The high school prom experience is a rite of passage for American teens. The dance, the corsage and the limos carrying gussied up teens in fancy dresses and tuxedos are moments best captured on social media.

The annual spring tradition is in jeopardy for hundreds of students at South Philadelphia High School. Last month, counselor Pierre LaRocco and principal Otis Hackney III informed the nearly 500 junior and senior students that half of them were not eligible for prom this year because they cut class too many times. The notification was a follow up from a September assembly which outlined the eligibility process for prom.

"They thought we weren't serious," said LaRocco. "Men and women overseas are fighting for your freedom and your using that freedom to walk around the hallways."

Adara Jones, 17, didn't realize she had 23 "cuts." She and her friends were frantic when they learned they were not able to attend prom.

The administration realized they had a situation on their hands. The principal and guidance counselor brainstormed how to make attending prom possible without giving away the opportunity to those who didn't earn it. They came up with a way for students to earn back their prom night.

They brought in the troops. Well, not exactly. Students have until May 9 to create a care box for 2012 South Philadelphia High School graduate John Russino's unit serving in Afghanistan. As of Monday, the school has received 10 packages.

John Russino is a South Philadelphia High School graduate, now serving in

"These gift boxes will lift the morale of the troops. Soldiers are serving overseas and risking their lives. Free education, not taking full advantage of it," said South Philadelphia High School ROTC teacher Timothy Mack. "This is a great way to help soldiers and the students."

Students who missed class more than 20 times lost their prom privilege.

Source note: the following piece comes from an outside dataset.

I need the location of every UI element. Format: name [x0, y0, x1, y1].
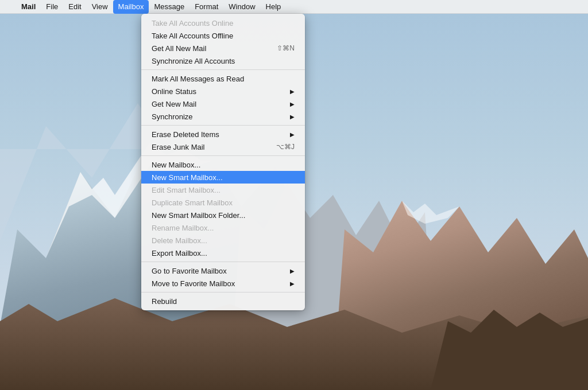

The class cutting, referred to as "cuts," means that the student was not excused for a portion of the class. The "cuts" list was posted so everyone could publicly see who was affected.

Showing up late or leaving early caught up with nearly 250 students this year. The most serious class-cutter had 420 cuts.

Hackney decided what the students needed was to do something selfless for others. Since an external community service project would be too timely to track for hundreds of students on short notice, the school initiated its own service project to support the United States troops.

"I think it's a good opportunity. It not only gives students a chance to get their cuts off but also to give back to the soldiers," said Jones.

For every 20 cuts recorded, a student must submit a care package and a personal letter to a service man or woman to earn back their prom. So if a student has 101 cuts, they must submit 5 care packages. The estimated value of each package is about $25.

The prom to troops care package consists of: beef jerky, nuts, slim jim, sunflower seeds, granola bars, crystal light singles and lip balm.

Councilman Jim Kenney heard about the project and connected the school with the Liberty USO, which has come forward to cover the cost of shipping the boxes.

The prom takes place June 6 at the Double Tree Hilton on Broad Street. With 250 students ineligible for prom, the school expects hundreds of care packages to come in to support the women and men serving abroad.